Why I'm Mad Today
I pulled one of my students aside today to ask her why she's been missing so many rehearsals for the musical. I absolutely adore this girl - smart, confident, independent, mature, funny, just an awesome kid. Anyway, I pieced together from our conversation that she's been skipping rehearsals to be home with her mom since her mom 1) is a drug addict, 2) is mentally unstable, 3) has attempted suicide in the past and is threatening to do so again, and 4) is currently being tested for breast cancer. Basically, this 14-year-old is terrified that if she's not there every minute, her mother's going to die. To top it off, though, the girl also feels immense guilt because she's skipping rehearsals. When I tried to reassure her about that, she told me that she feels even worse because when she skips rehearsals to be with her mom, she doesn't go "where [she] should." So, she misses rehearsals to be with her mom, but can't handle that emotionally so she goes somewhere else instead and feels even worse for letting down more people.
I love this girl, and I don't see how this can possibly end well. Either 1) mom sticks around, and the girl stays with her out of guilt and misses on the potential of having a life of her own (and what a life it could be!), or 2) mom dies and the girl has to go through that particular hell, or 3) mom lives and the girl leaves her, but has to deal with the guilt of that independence.

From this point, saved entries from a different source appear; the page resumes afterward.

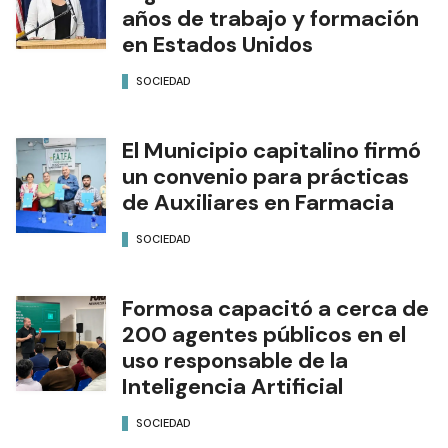
años de trabajo y formación
en Estados Unidos
SOCIEDAD
El Municipio capitalino firmó
un convenio para prácticas
de Auxiliares en Farmacia
SOCIEDAD
Formosa capacitó a cerca de
200 agentes públicos en el
uso responsable de la
Inteligencia Artificial
SOCIEDAD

I hate that she has to be dealing with this kind of stuff. Believe me, I know that part of the reason why she's such an awesome kid is because she deals with this kind of stuff, but I really, really wish I could take this away from her, if only for a little bit.
So, doing one of the few things I can for her, could you keep my girl in your spare thoughts this week? She could use some "green world" wishes from others, even if she is totally unaware of you, my friends. Of course, I ask this knowing very well that you all have your own dear ones to worry about. Which is why today's model of Very Bad Parenting is not a surprise to me, just an all too sad refrain.